Please let me know if you have any questions. It can be hard to describe these particular projects succinctly online.
I enjoyed this assignment. I fully understand the concept of using a background to pull color tones from another color. I used violet from a tube in order to have a consistent tone for the two center boxes. I guess I didn’t show much imagination by simply recreating the rectangles as shown in the example, but it was fun to put the concept into reality.
Your example came out well, the purple square on the left looks darker and more reddish than the one on the right. It’s wild how different background colors can do that!
The results of this assignment were pretty surprising to me. It worked better than I thought it would, considering we’re using acrylic paints and not software with exact hex values for colors. I started with painting the two foreground squares the same shade of medium blue, then taped everything off and painted a dark blue and a light blue background. I used primary blue and varying amounts of titanium white for this assignment. The hardest part was mixing enough of each background color to cover the whole 18×24 canvas. This assignment was fun, I got to witness reverse ground theory in action. Painting this principle reminds me of op art.
Great job! I also struggle with mixing enough paint then end up varying the tones due to a shortage. My latest self challenge has been to try and recreate the exact same color as my first mix. I’m not very good at it, but I try!
Very nicely done! good color choice, i think it is very successful.
All of my comments about the project can be found on google drive as well!

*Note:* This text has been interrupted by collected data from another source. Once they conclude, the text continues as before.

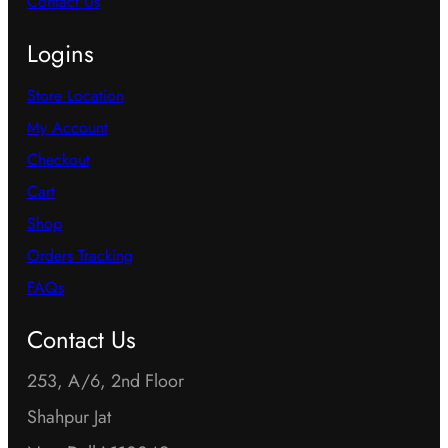
Contact Us
Logins
Store Location
My Account
Checkout
Cart
Shop
Orders Tracking
FAQs
Contact Us
253, A/6, 2nd Floor
Shahpur Jat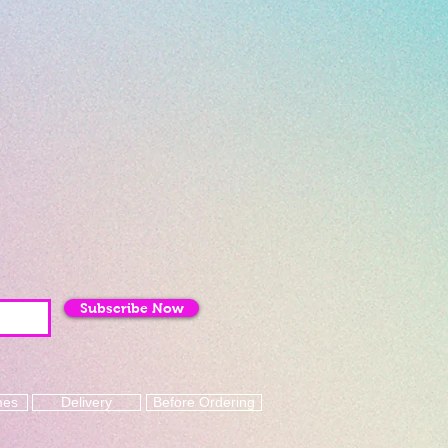
Subscribe Now
mes
Delivery
Before Ordering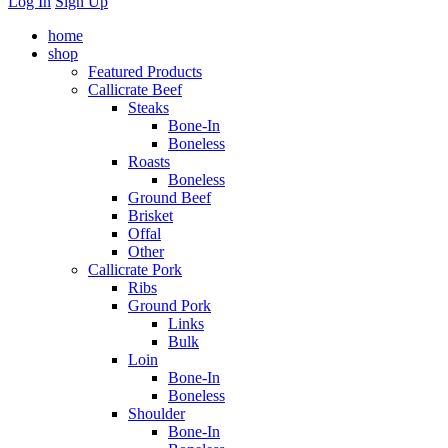
Log In
Sign Up
home
shop
Featured Products
Callicrate Beef
Steaks
Bone-In
Boneless
Roasts
Boneless
Ground Beef
Brisket
Offal
Other
Callicrate Pork
Ribs
Ground Pork
Links
Bulk
Loin
Bone-In
Boneless
Shoulder
Bone-In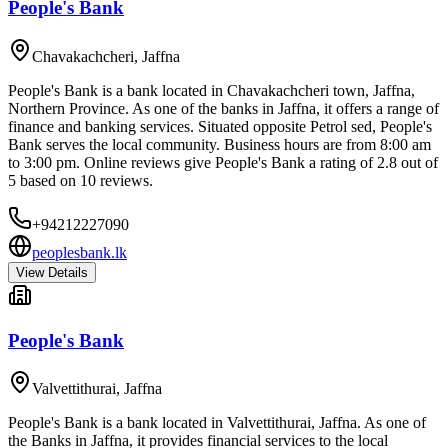
People's Bank
Chavakachcheri
,
Jaffna
People's Bank is a bank located in Chavakachcheri town, Jaffna,
Northern Province. As one of the banks in Jaffna, it offers a range of
finance and banking services. Situated opposite Petrol sed, People's
Bank serves the local community. Business hours are from 8:00 am
to 3:00 pm. Online reviews give People's Bank a rating of 2.8 out of
5 based on 10 reviews.
+94212227090
peoplesbank.lk
View Details
People's Bank
Valvettithurai
,
Jaffna
People's Bank is a bank located in Valvettithurai, Jaffna. As one of
the Banks in Jaffna, it provides financial services to the local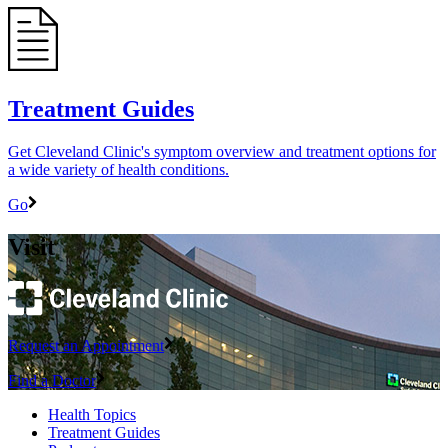
Treatment Guides
Get Cleveland Clinic's symptom overview and treatment options for
a wide variety of health conditions.
Go
Visit
Request an Appointment
Find a Doctor
Health Topics
Treatment Guides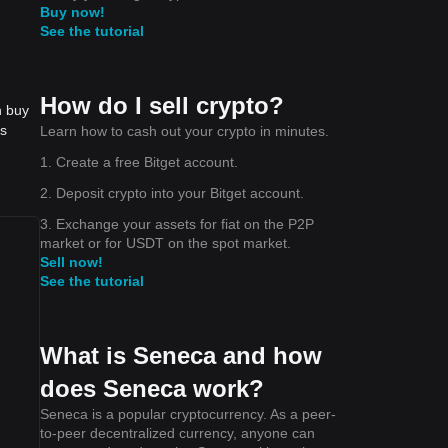
Buy now!
See the tutorial
How do I sell crypto?
n buy
is
Learn how to cash out your crypto in minutes.
1. Create a free Bitget account.
2. Deposit crypto into your Bitget account.
3. Exchange your assets for fiat on the P2P
market or for USDT on the spot market.
Sell now!
See the tutorial
What is Seneca and how
does Seneca work?
Seneca is a popular cryptocurrency. As a peer-
to-peer decentralized currency, anyone can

Nice, your pieces and illusions came out really well. I like how you did circles instead of squares, it’s the same effect and it’s cute too!
You ended up using three of my favorite colors (half my wardrobe is coral, periwinkle and ocean/deep teal) but I it didn’t occur to me to put them together for this project. I like the intensity and texture you used in your circles (both sets) as well.
I was amazed at how well this part of the project worked out. I stayed with shades of yellow/orange
sorry go to this link instead https://drive.google.com/drive/u/1/folders/1IH4jfdGQ7_dEcHxKnDRLftepdG_8Qzge
Good job! The top square on the yellow background really reads darker than the one on the red square.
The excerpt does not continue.